User based collaborative filtering groups users into neighborhoods based on similarity of tastes. In other words, users who rate items similarly have similar tastes and thus a user can be recommended an item that other uses in the neighborhood enjoyed. Similarity can be defined via different metrics, such as cosine similarity (default), pearson correlation, or Jaccard distance. The metric is calculated using the row vectors of users from the ratings matrix based on items which were rated by all users in the comparison. A neighborhood of similar users is determined by either taking the k-nearest neighbors in the vector space or by using a similarity threshold determined by the user. This neighborhood of users is then used to either recommend a new item to user within the neighborhood who hasn’t interacted with the item but that other users in the neighborhood enjoyed. Additionally, the neighborhood rating for an item (e.g. the average rating of the users for an item) can be used to predict the rating that a user from the neighborhood would give to an item that he has not interacted with.
Item based collaborative filtering evaluates similarity between items and recommends items that are similar to prior items that a user enjoyed. This is done by creating an item to item similarity matrix using one of the aforementioned similarity measures. Instead of comparing rows of users (as in user based collaborative filtering), columns of items are evaluated for similarity. Predictions for ratings for an un-rated item for a user are made by taking the weighted average of similarities and ratings for other similar items that the user has rated.
In addition to comparing these algorithms, I will also compare performance by altering the number of neighbors the algorithms use to create groups of similar users/items. The standard value for UBCF is 25 and 30 for IBCF. I will compare these to values of 50 (broader neighborhood). Furthermore, I will also train these models with similarity measured by pearson correlation to see how it compares to the standard similarity measure of cosine similarity.
Evaluation Scheme
First, I normalize the ratings matrix. This is done to remove user bias by subtracting the average of every row from every observation within the row.

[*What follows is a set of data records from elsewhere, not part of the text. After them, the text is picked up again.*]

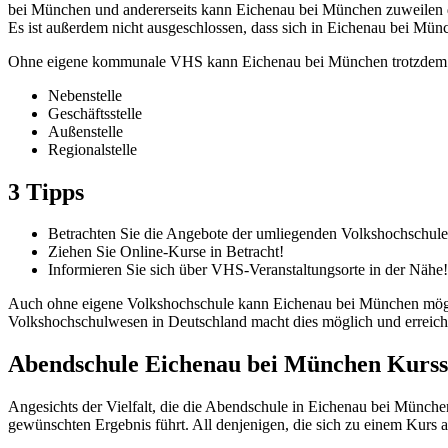
bei München und andererseits kann Eichenau bei München zuweilen do
Es ist außerdem nicht ausgeschlossen, dass sich in Eichenau bei Mü
Ohne eigene kommunale VHS kann Eichenau bei München trotzdem als
Nebenstelle
Geschäftsstelle
Außenstelle
Regionalstelle
3 Tipps
Betrachten Sie die Angebote der umliegenden Volkshochschule
Ziehen Sie Online-Kurse in Betracht!
Informieren Sie sich über VHS-Veranstaltungsorte in der Nähe!
Auch ohne eigene Volkshochschule kann Eichenau bei München möglic
Volkshochschulwesen in Deutschland macht dies möglich und erreicht 
Abendschule Eichenau bei München Kurs
Angesichts der Vielfalt, die die Abendschule in Eichenau bei Münche
gewünschten Ergebnis führt. All denjenigen, die sich zu einem Kurs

<- normalize(ratings_matrix, 'center') ratings_matrix_centered
Next, I create an evaluation scheme. This is an object in recommendation that stores instructions on how to split the data into training and test sets and evaluate results. Below I split the normalized ratings matrix via an 80/20 split. The given parameter is used in evaluating performance on the test set. The algorithm is provided the amount of items rated by the user in the test set corresponding to the given parameter, while the rest of the users ratings (total user’s ratings in the test set minus given parameter) are held out for comparing to model predictions. The difference between the predicted values and the actual values are used to calculate error metrics.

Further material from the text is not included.